Il locus classicus dove le concezioni cosmopolite del marxismo e quelle del nazionalismo (economico) si confrontano è nella controversia – purtroppo non “live” - fra List (1789-1846) e Marx (1818-83).[2] L’opera più importante di List è del 1841. Marx ne scrive un commento nel 1845 risultato inedito sino al 1971.


Com’è noto List contrappone l’economia politica o nazionale all’economia cosmopolitica o universale. La prima muove “dal concetto e dalla natura della nazionalità, [e] insegna come una determinata nazione, nelle attuali condizioni mondiali e nelle sue speciali condizioni nazionali, può mantenere e migliorare le sue condizioni economiche”; mentre la seconda (definita la “scuola”) “parte dal presupposto che tutte le nazioni del mondo formino un’unica società, vivente in un regime di pace perpetua” (List 1841 [1972]: 151-2). 

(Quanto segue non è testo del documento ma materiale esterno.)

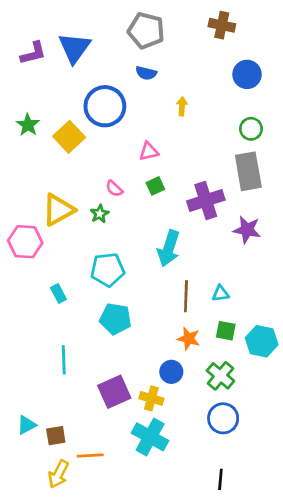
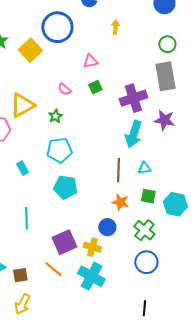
green star: (100, 214) -> (55, 116), moved
cyan arrow: (169, 248) -> (133, 134), moved
orange line: (90, 456) -> (53, 269), moved, turned 42

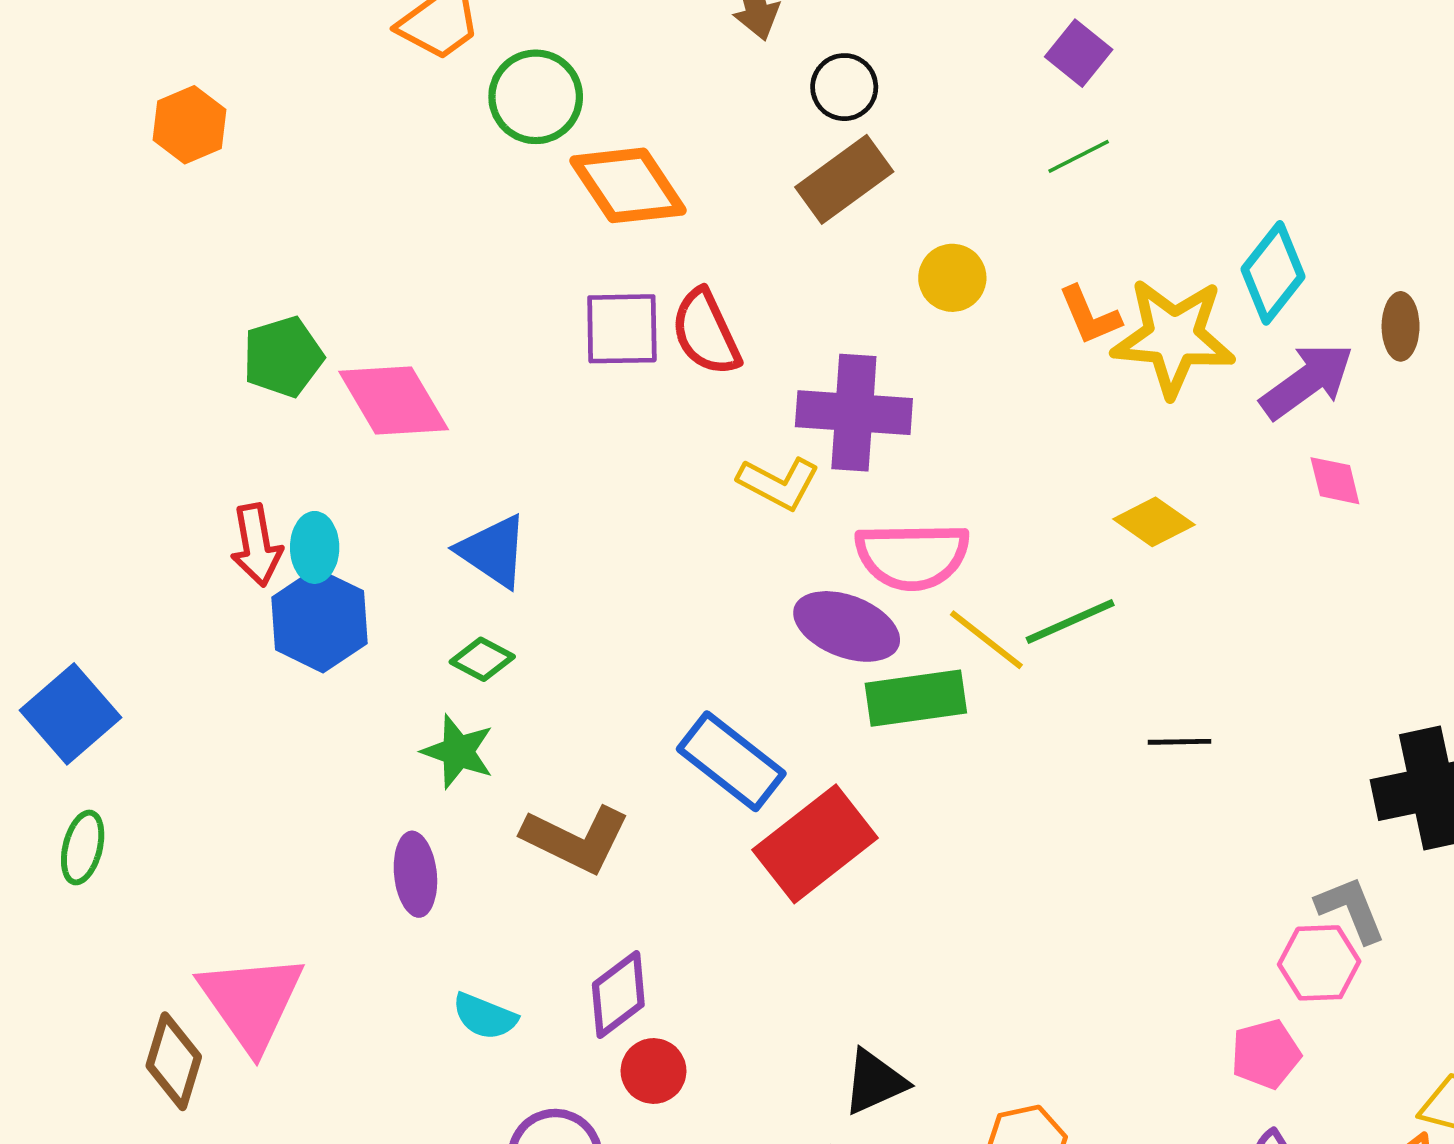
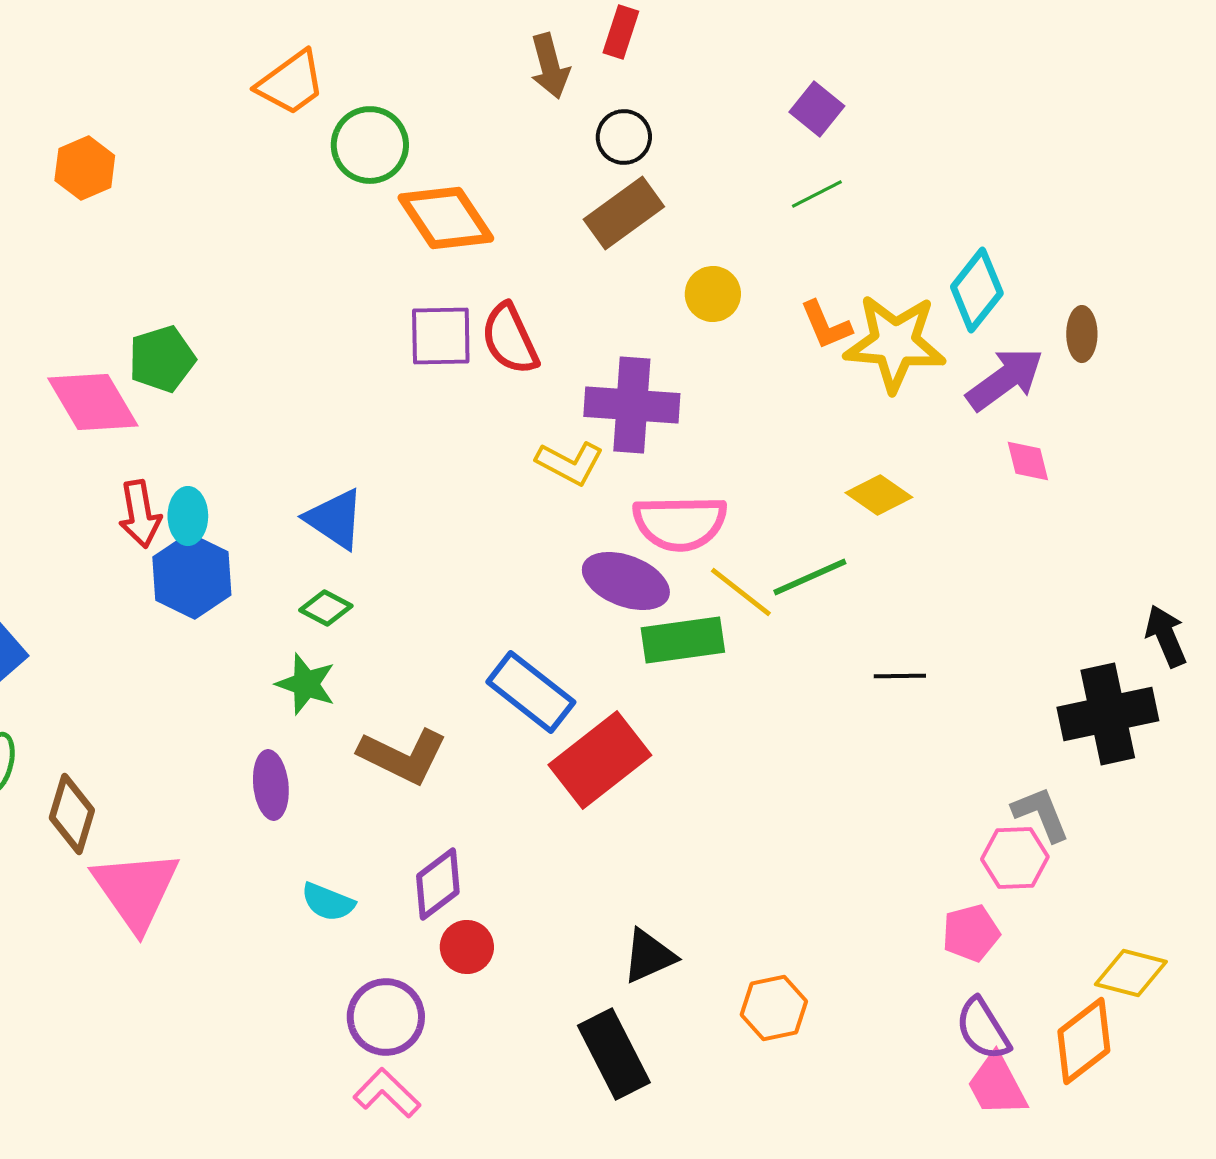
pink diamond: (394, 400) -> (93, 402), moved
brown diamond: (174, 1061) -> (72, 814), moved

Per List la seconda condizione è idealmente desiderabile, ma la scuola confonde “come effettivamente esistente uno stato di cose che ancora deve realizzarsi” (ibid: 154). Infatti «nelle attuali condizioni mondiali, la libertà commerciale universale non porterebbe ad una repubblica universale, ma all’universale soggezione delle nazioni meno progredite alla supremazia della potenza preponderante nell’industria, nel commercio e nella navigazione» (ibid: 155). List considera dunque la teoria di Smith dei vantaggi del libero commercio internazionale un «regresso …per gettare polvere negli occhi alle altre nazioni in vantaggio dell’Inghilterra» (ibid: 28), un «cavallo di Troia …per indurci ad abbattere con le nostre stesse mani le mura che ci proteggono» (ibid: 35).[3]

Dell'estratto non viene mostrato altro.